● ACTIVITY:
Search term "media": copy each line of the records that contains it.

[Saved data entries]
┄┄┄┄┄┄┄┄┄┄┄┄┄┄┄┄┄┄┄┄

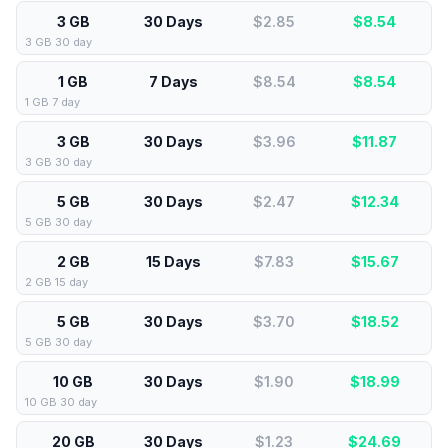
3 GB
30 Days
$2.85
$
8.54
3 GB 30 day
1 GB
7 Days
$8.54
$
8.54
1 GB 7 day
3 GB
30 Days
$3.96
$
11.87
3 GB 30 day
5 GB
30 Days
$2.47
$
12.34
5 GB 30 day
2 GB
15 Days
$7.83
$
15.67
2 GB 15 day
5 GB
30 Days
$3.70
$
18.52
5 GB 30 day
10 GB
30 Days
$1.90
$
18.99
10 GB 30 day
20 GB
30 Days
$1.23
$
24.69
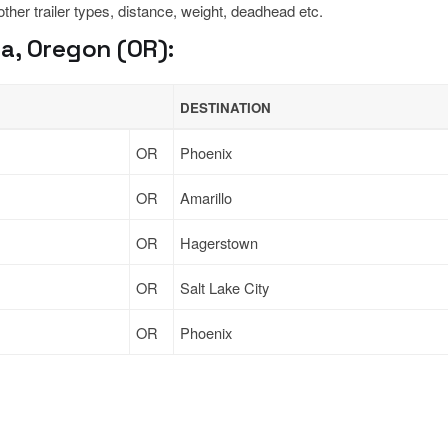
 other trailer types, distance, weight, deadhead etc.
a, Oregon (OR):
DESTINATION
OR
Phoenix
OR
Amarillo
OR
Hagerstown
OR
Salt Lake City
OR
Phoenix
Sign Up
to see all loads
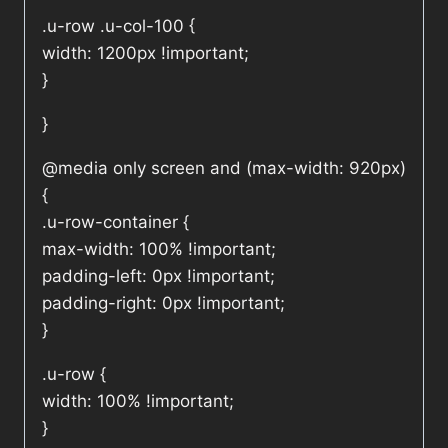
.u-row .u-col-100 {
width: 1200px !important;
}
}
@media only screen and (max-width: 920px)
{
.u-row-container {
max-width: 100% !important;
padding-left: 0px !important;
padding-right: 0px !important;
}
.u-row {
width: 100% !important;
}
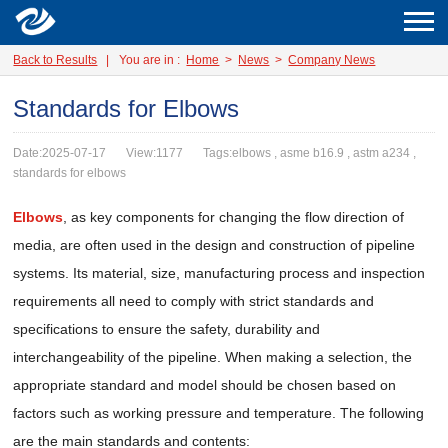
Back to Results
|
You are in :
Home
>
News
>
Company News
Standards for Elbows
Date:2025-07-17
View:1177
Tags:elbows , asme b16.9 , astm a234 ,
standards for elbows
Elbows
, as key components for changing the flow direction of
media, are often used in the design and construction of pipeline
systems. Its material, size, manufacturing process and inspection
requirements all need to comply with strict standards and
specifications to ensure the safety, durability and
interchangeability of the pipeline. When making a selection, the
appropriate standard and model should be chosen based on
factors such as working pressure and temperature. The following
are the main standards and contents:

┄┄┄┄┄┄┄┄┄┄┄┄┄┄┄┄┄┄┄┄

● EXPECTED OUTPUT:
@media only screen and (max-width: 920px)
media, are often used in the design and construction of pipeline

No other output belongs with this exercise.